:: Task goal ::
Please restate word for word the lines of the entries below from the one with "Gizlilik Politikası" to the one with "Mantieni le scene allineate visivamente e", inclusive, and leave out every picture.

:: Records excerpted from a collection ::
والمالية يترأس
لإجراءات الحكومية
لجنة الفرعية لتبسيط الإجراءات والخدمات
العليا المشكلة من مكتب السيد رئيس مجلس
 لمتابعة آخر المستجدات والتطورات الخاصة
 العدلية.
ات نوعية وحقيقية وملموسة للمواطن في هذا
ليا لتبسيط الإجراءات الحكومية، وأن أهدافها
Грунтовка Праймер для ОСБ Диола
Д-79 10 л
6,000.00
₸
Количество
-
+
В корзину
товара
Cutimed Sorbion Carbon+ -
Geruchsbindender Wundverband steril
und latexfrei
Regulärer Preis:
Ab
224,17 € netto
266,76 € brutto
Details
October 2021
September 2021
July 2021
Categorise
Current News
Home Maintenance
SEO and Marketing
...
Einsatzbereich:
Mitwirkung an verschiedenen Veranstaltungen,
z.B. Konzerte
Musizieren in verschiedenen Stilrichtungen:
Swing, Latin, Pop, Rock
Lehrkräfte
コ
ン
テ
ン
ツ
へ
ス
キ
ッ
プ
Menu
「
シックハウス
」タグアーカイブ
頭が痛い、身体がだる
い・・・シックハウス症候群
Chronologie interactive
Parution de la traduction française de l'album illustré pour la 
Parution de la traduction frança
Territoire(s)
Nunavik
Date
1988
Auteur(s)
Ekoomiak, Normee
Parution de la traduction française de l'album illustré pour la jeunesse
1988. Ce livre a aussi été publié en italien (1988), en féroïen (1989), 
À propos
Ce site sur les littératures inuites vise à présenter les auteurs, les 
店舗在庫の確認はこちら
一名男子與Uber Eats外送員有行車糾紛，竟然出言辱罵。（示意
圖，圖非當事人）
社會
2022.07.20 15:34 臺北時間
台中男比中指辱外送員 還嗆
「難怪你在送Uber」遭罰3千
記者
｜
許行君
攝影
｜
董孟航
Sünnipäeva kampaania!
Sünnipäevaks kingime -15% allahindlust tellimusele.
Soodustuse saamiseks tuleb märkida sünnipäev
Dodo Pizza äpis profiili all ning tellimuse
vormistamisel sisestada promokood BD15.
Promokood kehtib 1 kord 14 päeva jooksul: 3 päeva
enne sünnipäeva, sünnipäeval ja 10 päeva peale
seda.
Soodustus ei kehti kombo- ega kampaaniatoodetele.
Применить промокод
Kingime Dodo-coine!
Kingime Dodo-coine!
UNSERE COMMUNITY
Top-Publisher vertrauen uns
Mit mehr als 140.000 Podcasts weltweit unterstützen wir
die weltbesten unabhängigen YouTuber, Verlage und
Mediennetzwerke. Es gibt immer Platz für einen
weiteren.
--
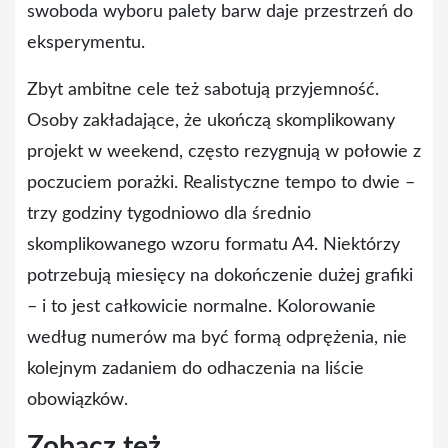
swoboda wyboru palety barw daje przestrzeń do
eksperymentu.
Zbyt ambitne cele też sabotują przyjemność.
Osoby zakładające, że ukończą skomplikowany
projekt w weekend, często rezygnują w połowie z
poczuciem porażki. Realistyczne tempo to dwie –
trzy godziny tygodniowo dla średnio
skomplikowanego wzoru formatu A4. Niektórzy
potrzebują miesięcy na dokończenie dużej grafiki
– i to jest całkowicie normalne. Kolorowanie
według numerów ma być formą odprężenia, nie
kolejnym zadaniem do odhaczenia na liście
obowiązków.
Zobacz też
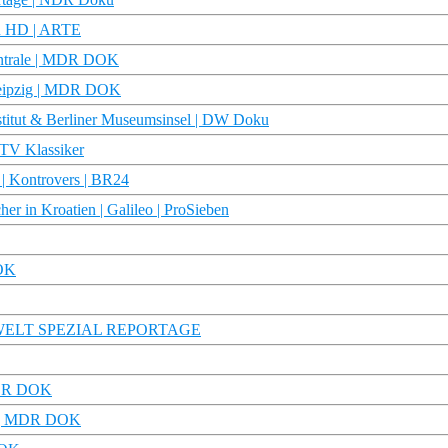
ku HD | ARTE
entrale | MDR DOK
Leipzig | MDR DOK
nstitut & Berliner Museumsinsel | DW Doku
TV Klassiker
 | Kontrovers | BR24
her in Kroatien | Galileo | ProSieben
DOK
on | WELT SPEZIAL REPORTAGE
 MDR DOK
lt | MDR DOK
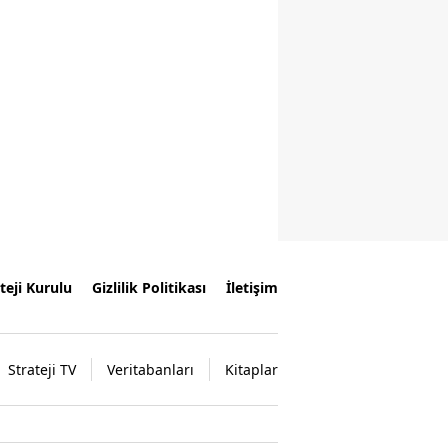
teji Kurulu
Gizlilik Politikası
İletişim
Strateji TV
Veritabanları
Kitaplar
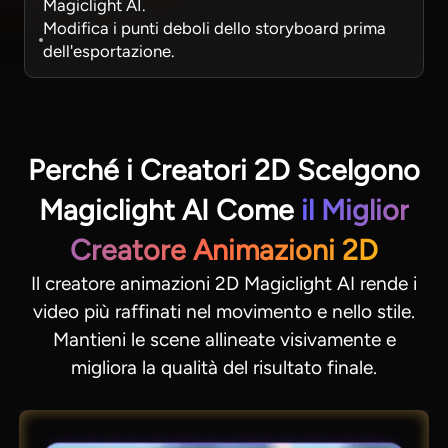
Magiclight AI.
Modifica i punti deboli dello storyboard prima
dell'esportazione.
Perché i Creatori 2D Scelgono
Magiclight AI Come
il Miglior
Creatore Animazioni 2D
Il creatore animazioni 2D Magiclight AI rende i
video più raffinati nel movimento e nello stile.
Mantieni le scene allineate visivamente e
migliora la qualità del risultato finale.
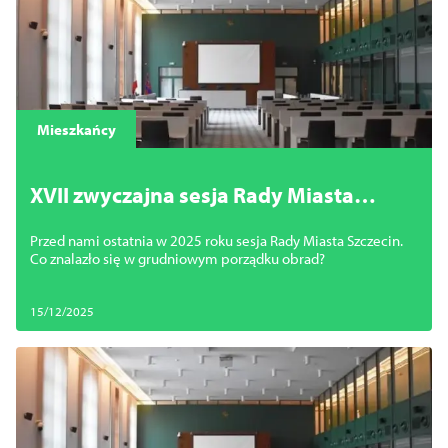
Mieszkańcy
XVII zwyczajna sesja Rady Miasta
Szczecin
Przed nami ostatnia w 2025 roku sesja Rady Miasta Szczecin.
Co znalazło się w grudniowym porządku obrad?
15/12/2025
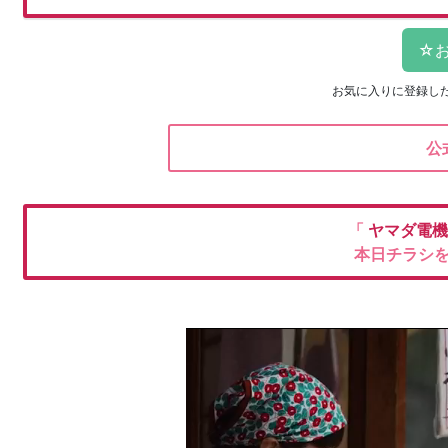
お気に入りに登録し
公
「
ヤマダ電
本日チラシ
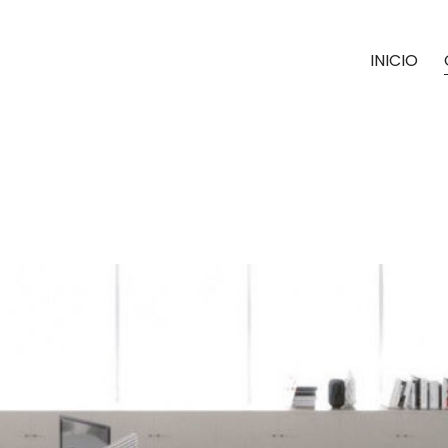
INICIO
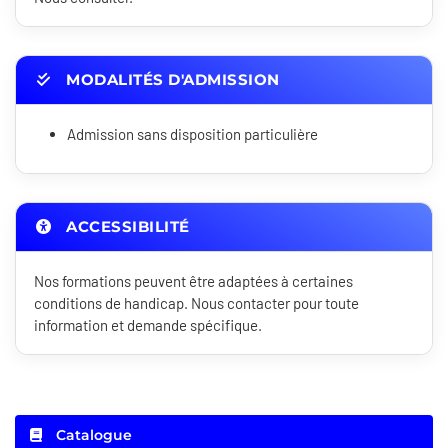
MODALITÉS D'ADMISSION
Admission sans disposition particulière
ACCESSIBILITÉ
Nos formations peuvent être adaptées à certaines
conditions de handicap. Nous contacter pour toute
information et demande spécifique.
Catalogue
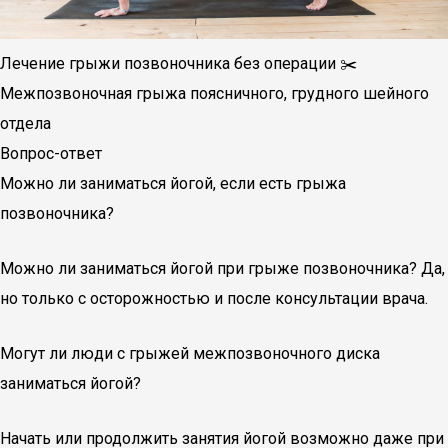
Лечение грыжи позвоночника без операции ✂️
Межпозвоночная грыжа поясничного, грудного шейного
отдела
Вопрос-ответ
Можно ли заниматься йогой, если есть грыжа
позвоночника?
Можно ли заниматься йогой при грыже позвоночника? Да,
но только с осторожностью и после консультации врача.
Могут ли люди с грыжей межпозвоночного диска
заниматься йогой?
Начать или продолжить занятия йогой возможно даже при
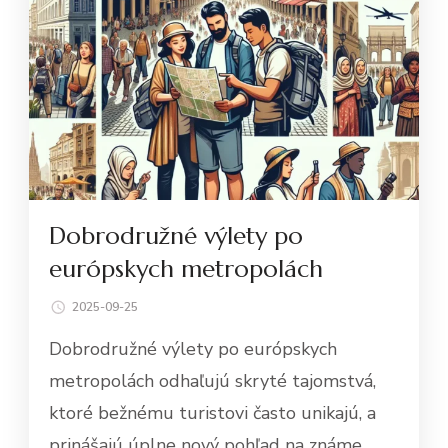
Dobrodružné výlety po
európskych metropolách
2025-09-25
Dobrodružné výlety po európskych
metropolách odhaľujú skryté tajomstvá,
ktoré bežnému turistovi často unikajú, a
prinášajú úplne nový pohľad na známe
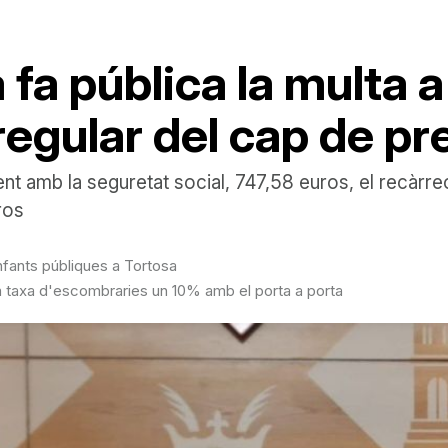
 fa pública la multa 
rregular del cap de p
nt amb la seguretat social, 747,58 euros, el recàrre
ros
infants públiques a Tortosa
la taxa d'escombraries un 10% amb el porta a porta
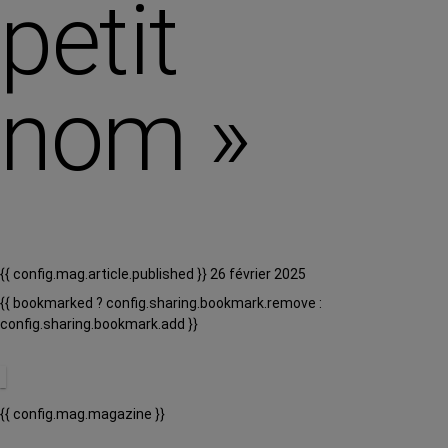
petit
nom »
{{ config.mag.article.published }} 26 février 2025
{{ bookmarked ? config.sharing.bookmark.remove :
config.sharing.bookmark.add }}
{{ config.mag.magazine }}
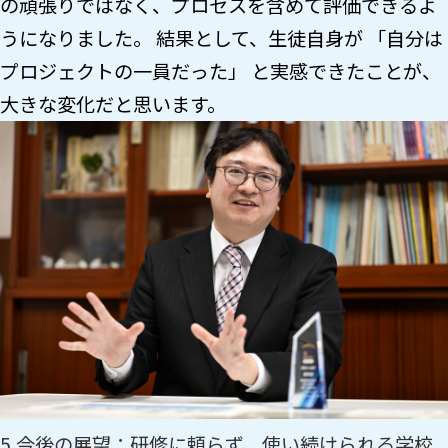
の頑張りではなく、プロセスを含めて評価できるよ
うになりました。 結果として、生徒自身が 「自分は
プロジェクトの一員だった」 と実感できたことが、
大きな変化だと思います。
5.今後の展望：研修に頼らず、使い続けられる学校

:: Finished exercise ::
Gizlilik Politikası
İletişim
Strateji TV
Veritabanları
Kitaplar
Magiclight AI.
Modifica i punti deboli dello storyboard prima
dell'esportazione.
Perché i Creatori 2D Scelgono
Magiclight AI Come
il Miglior
Creatore Animazioni 2D
Il creatore animazioni 2D Magiclight AI rende i
video più raffinati nel movimento e nello stile.
Mantieni le scene allineate visivamente e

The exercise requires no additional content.